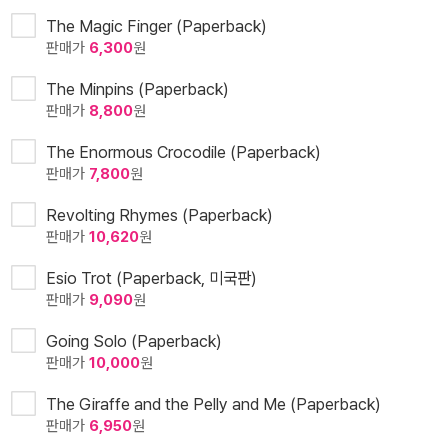
The Magic Finger (Paperback)
판매가
6,300
원
The Minpins (Paperback)
판매가
8,800
원
The Enormous Crocodile (Paperback)
판매가
7,800
원
Revolting Rhymes (Paperback)
판매가
10,620
원
Esio Trot (Paperback, 미국판)
판매가
9,090
원
Going Solo (Paperback)
판매가
10,000
원
The Giraffe and the Pelly and Me (Paperback)
판매가
6,950
원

Task to complete:
Show each line of the material above where "Paperback" occurs.

Answer box:
The Magic Finger (Paperback)
The Minpins (Paperback)
The Enormous Crocodile (Paperback)
Revolting Rhymes (Paperback)
Esio Trot (Paperback, 미국판)
Going Solo (Paperback)
The Giraffe and the Pelly and Me (Paperback)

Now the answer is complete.